The Securities and Exchange Commission is proposing that retail investors will receive a new package of disclosures that will help them better pick a financial professional.

The SEC late Wednesday approved a proposal, by a 4 to 1 vote, to require investment advisors and brokers to follow new rules and provide new disclosures when they give advice to retail clients. The agency will now solicit comments for at least 90 days before moving to finish the rules.

The intention, the SEC said , would be to “alert retail investors to important information for them to consider when choosing a firm and a financial professional, and would prompt retail investors to ask informed questions.”

The SEC proscribes how the disclosure should look, in an attempt to prevent it from becoming fine print no one reads — and is mandating that the disclosure won’t be more than four pages long.

The sections, which would include numeric and narrative information provided in the same order by all firms, would include:

  • An introduction;
  • A description of the relationships and services the firm offers to retail investors and the standard of conduct applicable to those services;
  • The fees and costs that retail investors will pay; comparisons of brokerage and investment advisory services; any conflicts of interest;
  • Where to find additional information, including whether the firm and its financial professionals currently have reportable legal or disciplinary events and who to contact about complaints;
  • Suggested questions retail investors can ask the firm’s financial professionals to further clarify the nature or scope of the relationship.

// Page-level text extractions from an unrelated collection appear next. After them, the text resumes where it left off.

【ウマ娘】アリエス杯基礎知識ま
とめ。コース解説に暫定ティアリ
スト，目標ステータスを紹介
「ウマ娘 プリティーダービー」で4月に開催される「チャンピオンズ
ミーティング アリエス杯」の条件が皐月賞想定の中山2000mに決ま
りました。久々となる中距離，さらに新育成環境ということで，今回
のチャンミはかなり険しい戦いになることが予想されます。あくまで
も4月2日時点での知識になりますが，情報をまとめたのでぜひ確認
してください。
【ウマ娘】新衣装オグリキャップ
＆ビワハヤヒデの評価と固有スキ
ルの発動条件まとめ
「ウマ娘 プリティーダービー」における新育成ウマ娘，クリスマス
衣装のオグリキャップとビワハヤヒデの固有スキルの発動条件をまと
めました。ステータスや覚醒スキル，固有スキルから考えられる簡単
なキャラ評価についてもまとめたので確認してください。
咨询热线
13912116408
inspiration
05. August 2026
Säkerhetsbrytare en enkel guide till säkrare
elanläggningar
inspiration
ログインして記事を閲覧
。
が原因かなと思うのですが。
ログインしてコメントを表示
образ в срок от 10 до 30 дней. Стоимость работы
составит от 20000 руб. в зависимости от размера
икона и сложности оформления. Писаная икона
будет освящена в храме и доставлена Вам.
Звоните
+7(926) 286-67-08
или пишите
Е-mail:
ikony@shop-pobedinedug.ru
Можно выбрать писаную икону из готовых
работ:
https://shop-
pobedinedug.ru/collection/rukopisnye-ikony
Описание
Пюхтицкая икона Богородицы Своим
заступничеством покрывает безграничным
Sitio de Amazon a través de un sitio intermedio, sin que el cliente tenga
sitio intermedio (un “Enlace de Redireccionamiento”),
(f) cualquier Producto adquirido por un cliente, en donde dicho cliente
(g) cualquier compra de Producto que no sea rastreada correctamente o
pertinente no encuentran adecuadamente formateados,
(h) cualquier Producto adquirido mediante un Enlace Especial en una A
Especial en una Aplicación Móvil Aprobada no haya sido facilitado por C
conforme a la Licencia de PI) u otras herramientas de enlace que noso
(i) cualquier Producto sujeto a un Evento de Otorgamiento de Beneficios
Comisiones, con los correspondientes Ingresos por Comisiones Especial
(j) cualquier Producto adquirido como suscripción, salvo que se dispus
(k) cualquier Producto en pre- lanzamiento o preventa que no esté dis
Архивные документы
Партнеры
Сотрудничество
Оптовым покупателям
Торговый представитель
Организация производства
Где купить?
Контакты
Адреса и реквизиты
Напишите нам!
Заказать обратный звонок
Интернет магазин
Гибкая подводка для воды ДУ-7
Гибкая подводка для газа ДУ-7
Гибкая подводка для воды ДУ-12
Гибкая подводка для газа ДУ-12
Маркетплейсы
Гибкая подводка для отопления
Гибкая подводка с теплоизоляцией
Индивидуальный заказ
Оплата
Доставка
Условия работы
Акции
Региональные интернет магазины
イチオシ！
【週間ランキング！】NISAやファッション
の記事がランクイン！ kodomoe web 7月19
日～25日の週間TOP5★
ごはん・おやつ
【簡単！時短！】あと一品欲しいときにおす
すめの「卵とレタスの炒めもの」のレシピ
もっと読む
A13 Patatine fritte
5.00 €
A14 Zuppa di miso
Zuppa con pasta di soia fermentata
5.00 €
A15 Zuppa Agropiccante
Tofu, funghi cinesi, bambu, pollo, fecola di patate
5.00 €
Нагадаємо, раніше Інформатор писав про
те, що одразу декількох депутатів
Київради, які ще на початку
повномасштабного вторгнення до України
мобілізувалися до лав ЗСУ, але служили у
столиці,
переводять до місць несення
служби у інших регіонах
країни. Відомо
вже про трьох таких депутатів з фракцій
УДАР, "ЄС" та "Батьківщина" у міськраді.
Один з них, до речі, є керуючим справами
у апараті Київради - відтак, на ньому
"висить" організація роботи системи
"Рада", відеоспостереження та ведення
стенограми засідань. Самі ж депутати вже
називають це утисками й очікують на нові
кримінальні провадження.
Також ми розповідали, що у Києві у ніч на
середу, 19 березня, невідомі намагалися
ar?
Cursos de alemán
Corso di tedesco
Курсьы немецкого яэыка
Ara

Retail investors would get the new relationship summary, called Form CRS, before or at the time a they enter into an investment advisory agreement or first engage a brokerage firm’s services. It would also be provided when the customer switches or adds account types. Investment advisors would also file the summary with the SEC as part of their Form ADV.

SEC Commissioner Kara Stein was the one “no” vote on the proposal saying in remarks delivered at the meeting that she questions “whether we are proposing disclosure that is both too generic and too legalistic such that retail investors won’t bother to read it. We are all too familiar with the stilted boiler-plate jargon that riddles today’s corporate disclosure documents.”

It may be more accurate, said Stein to call the proposal “Regulation Status Quo.”

In his statement to fellow SEC members, Chairman Jay Clayton said that the proposal reflects the regulator’s effort to “fill the gaps” between investor expectations and legal requirements, in particular by “mandating clear disclosures” about how broker-dealers and investment advisors describe the customer relationship to investors.

Brendan McGarry, an attorney with law firm Kaufman Dolowich Voluck who represents broker-dealers and registered investment advisers, told MarketWatch that the relationship summary requirement would be a big change for customers of broker-dealers, in particular. “Brokers have never had to provide extensive disclosures in this form. The proposal is bound to draw a lot of comments from them.” said McGarry.

McGarry said the proposal is also not clear on how often information in the disclosure has to be updated. “Brokers, for example, will have to develop new processes that identify which portions of the new disclosure are static and which are dynamic, and which customer events will require updates or new disclosures,” said McGarry.